I am always mindful of gratitude, but because last week was Thanksgiving here in the US, its been a bit more prominent.  One of my practices is listing all the things I am grateful for at the end of the day, when I'm in bed ready to go to sleep.  Its my Thank You prayer, and I also do it in the morning before rising for the day. 

I find that it creates space and joy in my life.  A touchstone to always know that life is filled with amazing beauty and blessings.  I believe that it creates a magnetic for more of the same, but it also is a remedy for the "poor mes" and negative thinking.

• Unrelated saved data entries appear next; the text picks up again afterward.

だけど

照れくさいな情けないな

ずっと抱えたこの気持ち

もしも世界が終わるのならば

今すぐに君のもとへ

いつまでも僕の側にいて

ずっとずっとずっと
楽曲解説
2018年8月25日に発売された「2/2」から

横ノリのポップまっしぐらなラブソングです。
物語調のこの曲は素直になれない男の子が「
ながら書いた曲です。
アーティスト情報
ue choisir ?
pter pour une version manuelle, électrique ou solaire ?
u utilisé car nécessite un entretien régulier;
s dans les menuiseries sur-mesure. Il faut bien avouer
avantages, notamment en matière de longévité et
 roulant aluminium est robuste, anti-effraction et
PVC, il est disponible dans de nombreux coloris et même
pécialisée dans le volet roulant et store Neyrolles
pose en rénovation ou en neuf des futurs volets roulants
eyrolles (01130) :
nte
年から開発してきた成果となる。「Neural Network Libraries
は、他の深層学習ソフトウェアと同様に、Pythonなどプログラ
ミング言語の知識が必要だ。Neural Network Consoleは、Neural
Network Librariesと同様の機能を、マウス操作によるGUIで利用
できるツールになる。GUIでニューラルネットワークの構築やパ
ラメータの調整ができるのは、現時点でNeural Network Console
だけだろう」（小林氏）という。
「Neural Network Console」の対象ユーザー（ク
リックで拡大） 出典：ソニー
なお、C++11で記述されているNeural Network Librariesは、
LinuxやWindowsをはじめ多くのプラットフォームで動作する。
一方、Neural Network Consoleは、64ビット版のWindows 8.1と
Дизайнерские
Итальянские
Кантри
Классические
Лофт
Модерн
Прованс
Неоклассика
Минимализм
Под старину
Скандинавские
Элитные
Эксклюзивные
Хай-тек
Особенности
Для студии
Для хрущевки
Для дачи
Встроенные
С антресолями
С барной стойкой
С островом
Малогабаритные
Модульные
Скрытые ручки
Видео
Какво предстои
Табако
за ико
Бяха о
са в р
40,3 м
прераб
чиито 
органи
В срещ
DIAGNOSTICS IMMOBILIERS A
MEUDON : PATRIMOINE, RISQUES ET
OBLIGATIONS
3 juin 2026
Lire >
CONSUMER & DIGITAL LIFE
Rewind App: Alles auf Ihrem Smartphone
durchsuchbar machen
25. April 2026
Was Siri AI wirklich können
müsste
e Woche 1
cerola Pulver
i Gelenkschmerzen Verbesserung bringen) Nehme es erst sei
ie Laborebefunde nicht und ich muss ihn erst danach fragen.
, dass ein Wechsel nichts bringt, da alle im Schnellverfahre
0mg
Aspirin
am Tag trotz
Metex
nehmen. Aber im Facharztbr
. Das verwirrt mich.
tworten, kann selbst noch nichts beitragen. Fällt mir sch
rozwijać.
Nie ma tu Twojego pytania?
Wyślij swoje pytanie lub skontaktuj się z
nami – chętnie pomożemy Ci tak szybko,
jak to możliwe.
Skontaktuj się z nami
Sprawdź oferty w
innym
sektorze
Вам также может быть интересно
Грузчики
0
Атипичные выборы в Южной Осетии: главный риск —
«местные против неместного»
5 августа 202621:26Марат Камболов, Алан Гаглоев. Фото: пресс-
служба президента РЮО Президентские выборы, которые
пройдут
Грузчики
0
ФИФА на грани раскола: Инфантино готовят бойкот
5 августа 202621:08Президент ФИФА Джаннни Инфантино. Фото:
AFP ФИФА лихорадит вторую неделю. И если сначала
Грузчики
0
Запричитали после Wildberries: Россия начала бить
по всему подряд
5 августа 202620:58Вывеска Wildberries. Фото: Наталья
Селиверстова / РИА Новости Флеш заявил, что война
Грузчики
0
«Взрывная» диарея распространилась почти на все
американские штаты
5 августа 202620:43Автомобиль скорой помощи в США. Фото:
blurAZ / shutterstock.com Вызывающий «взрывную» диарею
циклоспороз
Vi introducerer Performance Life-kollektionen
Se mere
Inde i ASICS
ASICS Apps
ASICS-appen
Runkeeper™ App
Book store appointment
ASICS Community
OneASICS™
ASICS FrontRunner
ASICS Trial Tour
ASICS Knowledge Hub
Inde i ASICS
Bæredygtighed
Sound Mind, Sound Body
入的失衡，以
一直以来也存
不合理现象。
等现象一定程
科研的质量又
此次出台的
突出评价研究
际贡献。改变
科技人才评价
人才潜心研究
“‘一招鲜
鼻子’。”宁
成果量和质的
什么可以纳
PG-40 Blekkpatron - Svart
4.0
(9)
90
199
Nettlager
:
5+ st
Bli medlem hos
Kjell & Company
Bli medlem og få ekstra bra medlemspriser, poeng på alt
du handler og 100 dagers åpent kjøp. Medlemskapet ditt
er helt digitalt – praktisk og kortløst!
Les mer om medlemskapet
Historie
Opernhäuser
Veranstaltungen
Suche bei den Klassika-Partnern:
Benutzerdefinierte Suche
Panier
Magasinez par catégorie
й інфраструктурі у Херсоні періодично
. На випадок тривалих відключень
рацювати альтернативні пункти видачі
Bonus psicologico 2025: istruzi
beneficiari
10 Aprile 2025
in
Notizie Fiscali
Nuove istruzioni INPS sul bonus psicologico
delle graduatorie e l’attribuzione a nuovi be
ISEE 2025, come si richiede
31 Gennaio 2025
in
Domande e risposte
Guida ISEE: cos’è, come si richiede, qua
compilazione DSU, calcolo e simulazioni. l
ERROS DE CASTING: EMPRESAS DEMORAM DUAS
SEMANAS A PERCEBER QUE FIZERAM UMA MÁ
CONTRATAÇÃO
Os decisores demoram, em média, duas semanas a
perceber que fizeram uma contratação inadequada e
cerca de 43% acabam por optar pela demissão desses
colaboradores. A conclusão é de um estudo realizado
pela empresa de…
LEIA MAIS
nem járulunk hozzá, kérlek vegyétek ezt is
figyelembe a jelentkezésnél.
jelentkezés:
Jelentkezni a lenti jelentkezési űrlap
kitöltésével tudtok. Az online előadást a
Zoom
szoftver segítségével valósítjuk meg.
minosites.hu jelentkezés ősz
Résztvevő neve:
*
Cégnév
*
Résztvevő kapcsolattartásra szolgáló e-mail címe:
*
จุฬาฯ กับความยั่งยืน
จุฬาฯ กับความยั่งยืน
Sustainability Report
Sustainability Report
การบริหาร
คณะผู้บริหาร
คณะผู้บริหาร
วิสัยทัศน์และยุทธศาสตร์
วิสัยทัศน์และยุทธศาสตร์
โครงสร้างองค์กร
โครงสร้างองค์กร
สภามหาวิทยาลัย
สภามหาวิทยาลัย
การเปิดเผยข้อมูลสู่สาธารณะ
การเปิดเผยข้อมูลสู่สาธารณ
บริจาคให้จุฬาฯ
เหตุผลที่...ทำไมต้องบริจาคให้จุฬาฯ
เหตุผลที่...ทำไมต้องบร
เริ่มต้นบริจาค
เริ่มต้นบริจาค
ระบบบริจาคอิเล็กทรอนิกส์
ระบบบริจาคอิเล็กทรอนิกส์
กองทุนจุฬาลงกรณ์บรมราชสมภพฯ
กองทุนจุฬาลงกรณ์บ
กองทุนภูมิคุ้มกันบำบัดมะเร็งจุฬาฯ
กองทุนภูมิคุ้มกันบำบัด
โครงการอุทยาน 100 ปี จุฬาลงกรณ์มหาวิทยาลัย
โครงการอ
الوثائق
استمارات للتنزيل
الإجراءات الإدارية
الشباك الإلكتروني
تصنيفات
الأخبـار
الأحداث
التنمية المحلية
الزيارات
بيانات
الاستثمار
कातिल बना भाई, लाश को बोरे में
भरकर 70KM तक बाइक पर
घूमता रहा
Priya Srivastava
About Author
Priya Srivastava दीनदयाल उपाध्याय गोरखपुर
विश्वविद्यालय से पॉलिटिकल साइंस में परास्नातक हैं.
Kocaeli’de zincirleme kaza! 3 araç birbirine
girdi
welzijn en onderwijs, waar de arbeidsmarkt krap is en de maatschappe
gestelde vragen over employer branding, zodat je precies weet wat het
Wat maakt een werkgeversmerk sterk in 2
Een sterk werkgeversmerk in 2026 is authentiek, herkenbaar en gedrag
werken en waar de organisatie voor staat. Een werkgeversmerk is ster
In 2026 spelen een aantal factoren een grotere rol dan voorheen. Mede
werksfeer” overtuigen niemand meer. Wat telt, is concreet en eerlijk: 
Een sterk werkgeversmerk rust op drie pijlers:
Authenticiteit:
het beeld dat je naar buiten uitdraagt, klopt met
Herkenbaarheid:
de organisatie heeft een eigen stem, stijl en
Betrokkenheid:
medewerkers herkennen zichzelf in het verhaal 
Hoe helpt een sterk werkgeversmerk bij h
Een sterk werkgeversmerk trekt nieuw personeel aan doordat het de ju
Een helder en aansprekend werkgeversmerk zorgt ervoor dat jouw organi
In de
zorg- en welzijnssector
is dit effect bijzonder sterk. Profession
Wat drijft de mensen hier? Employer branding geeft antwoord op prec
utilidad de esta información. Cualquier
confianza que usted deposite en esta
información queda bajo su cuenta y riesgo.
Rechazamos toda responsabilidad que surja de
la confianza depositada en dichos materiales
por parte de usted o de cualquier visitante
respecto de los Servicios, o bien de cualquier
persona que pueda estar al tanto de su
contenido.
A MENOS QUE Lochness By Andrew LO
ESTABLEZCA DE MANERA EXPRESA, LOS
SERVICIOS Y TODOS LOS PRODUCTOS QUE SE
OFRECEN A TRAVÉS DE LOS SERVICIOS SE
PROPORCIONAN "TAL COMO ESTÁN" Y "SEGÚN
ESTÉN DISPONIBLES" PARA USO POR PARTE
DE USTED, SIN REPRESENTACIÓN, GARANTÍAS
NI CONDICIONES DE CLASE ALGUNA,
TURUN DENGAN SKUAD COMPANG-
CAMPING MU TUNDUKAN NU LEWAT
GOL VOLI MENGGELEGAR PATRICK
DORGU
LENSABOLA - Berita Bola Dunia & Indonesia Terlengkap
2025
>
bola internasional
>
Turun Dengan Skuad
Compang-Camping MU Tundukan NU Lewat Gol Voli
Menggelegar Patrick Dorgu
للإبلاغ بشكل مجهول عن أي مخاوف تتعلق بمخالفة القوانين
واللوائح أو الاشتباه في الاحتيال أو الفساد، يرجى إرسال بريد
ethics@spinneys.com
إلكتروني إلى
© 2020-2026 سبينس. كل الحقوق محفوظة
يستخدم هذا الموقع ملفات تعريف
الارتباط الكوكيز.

So today I am grateful for:

~that heavy, juicy moon hanging in the sky while I drove over the Vincent Thomas Bridge on my way home tonight.
~my Beloveds voice on the other end of the phone connection, telling me he loved me.
~Sisterhood, and the laughter that comes from a deeper place of knowing, mischief and humor.
~Inari!
~A very productive phone calling session this afternoon.
~Getting a good portion of my financial budget and plan in place.
~Beginning to really feel the shift that the herbs I am taking are having on me and my well being.
~Therapy.
~Artistic expression and evolution.
~New inspiration for a solstice celebration! woohoo!
~My cool red Keen Mary Janes!!! circa 2005.  I love this pair!
~A super supportive employer that creates an environment I have wanted to be in now for almost 7 years.  He gave me a little extra support today and it was just lovely!
~Synchronicity. 
~This blogging community.
~Vanity Fair!
~Hot hot hot baths
~Inspiration.
~Oh and Frida Kahlo.  I have an image of her by my desk and today as I looked over at her, and she stared straight at me, I heard her speak...  secrets only an artist can tell...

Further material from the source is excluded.